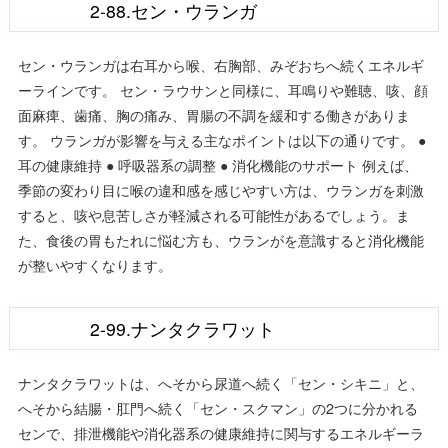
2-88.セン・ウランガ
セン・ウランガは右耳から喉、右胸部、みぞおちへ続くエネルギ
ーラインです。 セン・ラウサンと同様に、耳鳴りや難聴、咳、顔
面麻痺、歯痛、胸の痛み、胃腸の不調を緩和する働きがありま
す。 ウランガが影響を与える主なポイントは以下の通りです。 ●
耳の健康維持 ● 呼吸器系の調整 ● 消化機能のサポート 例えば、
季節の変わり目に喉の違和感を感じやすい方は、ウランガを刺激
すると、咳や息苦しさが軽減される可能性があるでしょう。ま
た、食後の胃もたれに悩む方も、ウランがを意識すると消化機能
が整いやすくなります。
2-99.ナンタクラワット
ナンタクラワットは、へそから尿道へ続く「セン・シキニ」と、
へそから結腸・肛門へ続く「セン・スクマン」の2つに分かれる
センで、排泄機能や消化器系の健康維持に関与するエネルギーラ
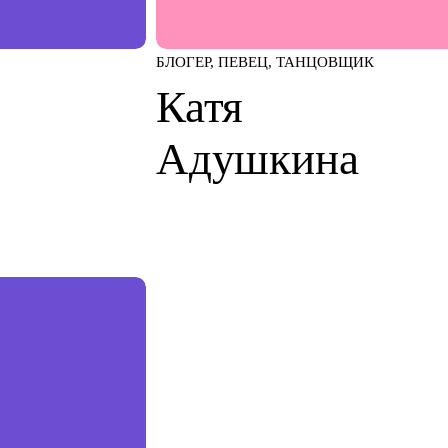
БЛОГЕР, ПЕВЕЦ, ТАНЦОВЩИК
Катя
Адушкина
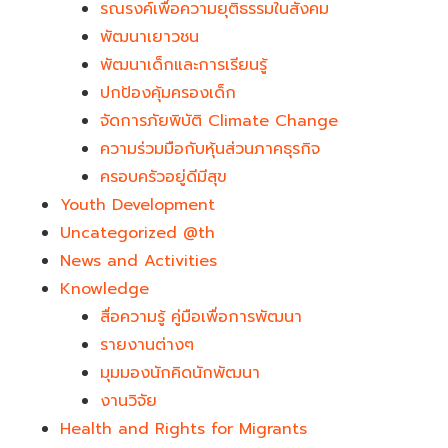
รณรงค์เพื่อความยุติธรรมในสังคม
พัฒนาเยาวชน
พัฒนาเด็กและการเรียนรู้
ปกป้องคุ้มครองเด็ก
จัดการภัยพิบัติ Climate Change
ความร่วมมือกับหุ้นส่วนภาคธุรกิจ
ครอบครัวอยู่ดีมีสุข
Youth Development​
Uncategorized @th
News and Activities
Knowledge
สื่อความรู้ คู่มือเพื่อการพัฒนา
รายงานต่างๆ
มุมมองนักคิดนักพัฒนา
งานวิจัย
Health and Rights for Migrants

==

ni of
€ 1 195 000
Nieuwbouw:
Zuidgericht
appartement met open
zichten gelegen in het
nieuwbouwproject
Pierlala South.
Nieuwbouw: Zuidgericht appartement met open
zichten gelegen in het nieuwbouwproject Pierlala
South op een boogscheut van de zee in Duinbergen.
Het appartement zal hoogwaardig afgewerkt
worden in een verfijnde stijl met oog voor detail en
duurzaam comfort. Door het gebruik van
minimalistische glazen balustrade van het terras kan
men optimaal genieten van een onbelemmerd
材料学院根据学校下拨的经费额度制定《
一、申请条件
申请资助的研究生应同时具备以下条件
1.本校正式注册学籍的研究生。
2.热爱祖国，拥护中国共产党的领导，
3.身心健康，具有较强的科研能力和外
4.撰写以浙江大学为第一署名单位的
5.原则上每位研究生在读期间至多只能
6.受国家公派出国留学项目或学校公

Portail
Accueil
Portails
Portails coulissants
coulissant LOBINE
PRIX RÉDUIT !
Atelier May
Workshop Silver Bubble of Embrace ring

Problem to work on:
Could you repeat, exactly, only the lines above starting at the one that has "2-88.セン・ウランガ" and stopping after the one that has "Health and Rights for Migrants", without the pictures?

Solution to the problem:
2-88.セン・ウランガ
セン・ウランガは右耳から喉、右胸部、みぞおちへ続くエネルギ
ーラインです。 セン・ラウサンと同様に、耳鳴りや難聴、咳、顔
面麻痺、歯痛、胸の痛み、胃腸の不調を緩和する働きがありま
す。 ウランガが影響を与える主なポイントは以下の通りです。 ●
耳の健康維持 ● 呼吸器系の調整 ● 消化機能のサポート 例えば、
季節の変わり目に喉の違和感を感じやすい方は、ウランガを刺激
すると、咳や息苦しさが軽減される可能性があるでしょう。ま
た、食後の胃もたれに悩む方も、ウランがを意識すると消化機能
が整いやすくなります。
2-99.ナンタクラワット
ナンタクラワットは、へそから尿道へ続く「セン・シキニ」と、
へそから結腸・肛門へ続く「セン・スクマン」の2つに分かれる
センで、排泄機能や消化器系の健康維持に関与するエネルギーラ
БЛОГЕР, ПЕВЕЦ, ТАНЦОВЩИК
Катя
Адушкина
รณรงค์เพื่อความยุติธรรมในสังคม
พัฒนาเยาวชน
พัฒนาเด็กและการเรียนรู้
ปกป้องคุ้มครองเด็ก
จัดการภัยพิบัติ Climate Change
ความร่วมมือกับหุ้นส่วนภาคธุรกิจ
ครอบครัวอยู่ดีมีสุข
Youth Development​
Uncategorized @th
News and Activities
Knowledge
สื่อความรู้ คู่มือเพื่อการพัฒนา
รายงานต่างๆ
มุมมองนักคิดนักพัฒนา
งานวิจัย
Health and Rights for Migrants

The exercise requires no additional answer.